__ABOUT THIS TASK__:
The string "giusto" appears in some lines of the entries that follow; copy each such line.
DATA SUPPLIED Start Marker
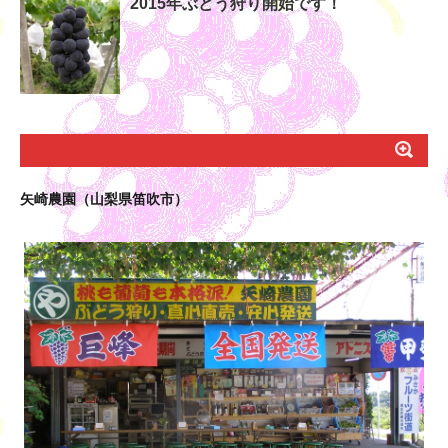
2015年ぶどう狩り開始です！
矢崎農園（山梨県笛吹市）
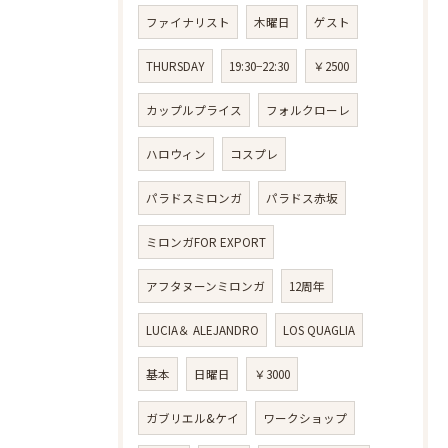
ファイナリスト
木曜日
ゲスト
THURSDAY
19:30−22:30
￥2500
カップルプライス
フォルクローレ
ハロウィン
コスプレ
パラドスミロンガ
パラドス赤坂
ミロンガFOR EXPORT
アフタヌーンミロンガ
12周年
LUCIA＆ ALEJANDRO
LOS QUAGLIA
基本
日曜日
￥3000
ガブリエル&ケイ
ワークショップ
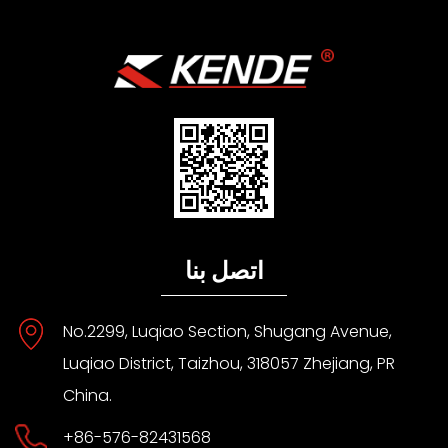
اتصل بنا
No.2299, Luqiao Section, Shugang Avenue,
Luqiao District, Taizhou, 318057 Zhejiang, PR
China.
+86-576-82431568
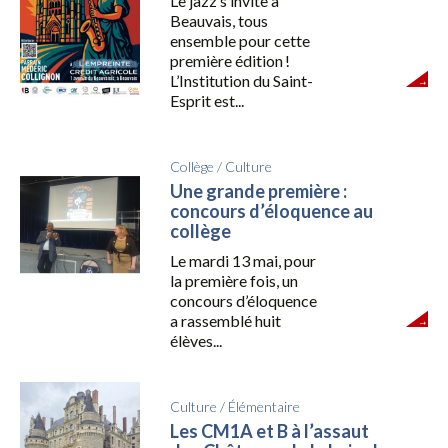
Le jazz s’invite à
Beauvais, tous
ensemble pour cette
première édition !
L’Institution du Saint-
Esprit est...
Collège
/
Culture
Une grande première :
concours d’éloquence au
collège
Le mardi 13 mai, pour
la première fois, un
concours d’éloquence
a rassemblé huit
élèves...
Culture
/
Élémentaire
Les CM1A et B à l’assaut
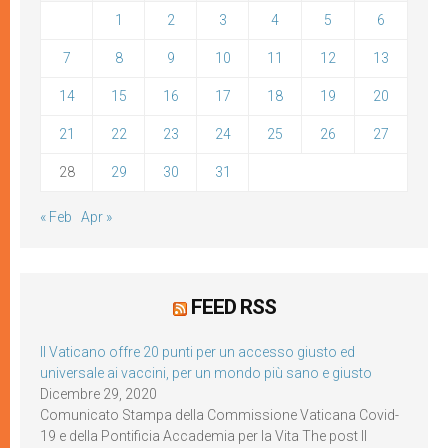
1
2
3
4
5
6
7
8
9
10
11
12
13
14
15
16
17
18
19
20
21
22
23
24
25
26
27
28
29
30
31
« Feb
Apr »
FEED RSS
Il Vaticano offre 20 punti per un accesso giusto ed
universale ai vaccini, per un mondo più sano e giusto
Dicembre 29, 2020
Comunicato Stampa della Commissione Vaticana Covid-
19 e della Pontificia Accademia per la Vita The post Il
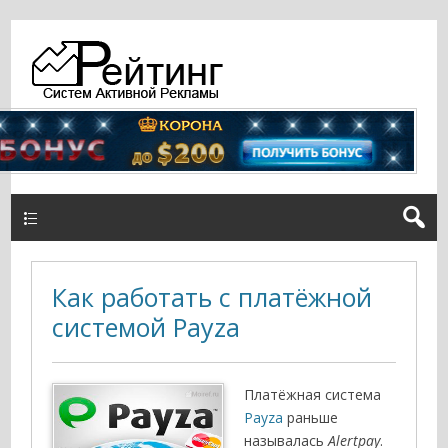
TOP меню
Как работать с платёжной
системой Payza
Платёжная система
Payza
раньше
называлась
Alertpay
.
DATA SUPPLIED End Marker
__RESPONSE TO THIS TASK__:
Il Vaticano offre 20 punti per un accesso giusto ed
universale ai vaccini, per un mondo più sano e giusto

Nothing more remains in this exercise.